Mar 30, 2023 - Economy

White House calls for new rules for regional banks, reversing Trump policies

President Biden delivers remarks while hosting the virtual Summit for Democracy Virtual Plenary session on March 29, 2023 in Washington, DC. Photo: Chip Somodevilla/Getty Images

The Biden administration urged regulators on Thursday afternoon to update regulations on regional banks, including some that were loosened during the Trump era.

Why it matters: The White House and others have blamed looser regulations for the collapse of Silicon Valley Bank and Signature Bank earlier this month.

  • "Unfortunately, Trump Administration regulators weakened many important common-sense requirements and supervision for large regional banks like Silicon Valley Bank and Signature Bank, whose recent failure led to contagion throughout the banking system," a White House official said on a call with reporters Thursday afternoon.
  • "The goal here is to make sure that this does not happen again," the official said.

State of play: White House officials emphasized that its proposals are "common sense changes" that can be implemented without Congressional action.

  • The administration is separately pushing for Congress to take action, including calling for clawbacks of executive pay at the now-failed banks.

Details: The Trump administration lightened requirements for banks with assets between $100 billion and $250 billion; the proposed rules would reinstate them. These include:

  • Requiring banks to hold more high-quality liquid assets and undertake annual stress tests. Under the loosened rules, SVB only had to undergo stress testing every two years.
  • Living wills. Regional banks of SVB's size should have to submit plans for how they'd be wound down without stressing the banking system  already required for big banks with more than $250 billion in assets.

The proposals would also strengthen supervisory standards for these banks. Regulators should consider, the administration says, using tools to make sure banks of this size can withstand rising interest rates — a key issue in SVB's downfall.

Notable: The administration wants to exempt community banks (smaller local institutions) from having to pay a special FDIC assessment fee in the case of these recent bank failures.

Yes, but: In testimony before both the House and Senate this week, the Federal Reserve's top banking regulator Michael Barr blamed the failure of SVB on the bank's management, and said the current system of regulations was strong.

  • Others have blamed weak supervision by the Federal Reserve for the collapse.
  • White House officials didn't disagree on the call Thursday, but emphasized that the weak supervision mainly took place under the guidance and rule-making of Trump appointees. (Barr wasn't confirmed as vice chair for supervision until July 2022. His position sat vacant for seven months.)

The other side: Banks aren't enthused about the idea of more regulations.

  • Greg Baer, CEO of Bank Policy Institute, an industry advocacy group, said in a statement that it "would be unfortunate if the response to bad management and delinquent supervision at SVB were additional regulation on all banks that would impose meaningful costs on the U.S. economy going forward."
  • "The Fed has barely begun its promised review.

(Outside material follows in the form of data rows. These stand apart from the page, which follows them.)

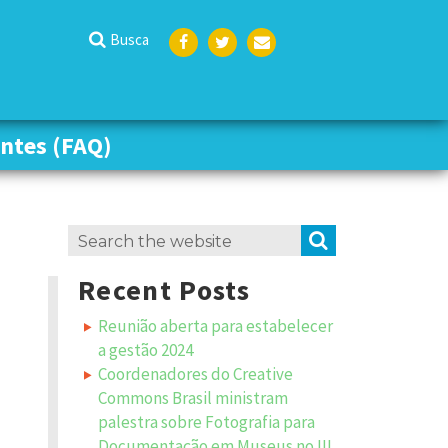
Busca
Face
Twit
Emai
boo
ter
l
k
ntes (FAQ)
ntes (FAQ)
Search
SEARCH
for:
Recent Posts
Reunião aberta para estabelecer
a gestão 2024
Coordenadores do Creative
Commons Brasil ministram
palestra sobre Fotografia para
Documentação em Museus no III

This has a strong feeling of ready, fire, aim,” he said.

Between the lines: The proposal makes no mention of lifting or eliminating the FDIC cap on insured deposits from its current level of $250,000 — a hotly debated topic in the wake of the bank collapses.

  • The FDIC announced earlier this week that it's conducting an analysis of the deposit insurance system, and a report from the agency is expected in May.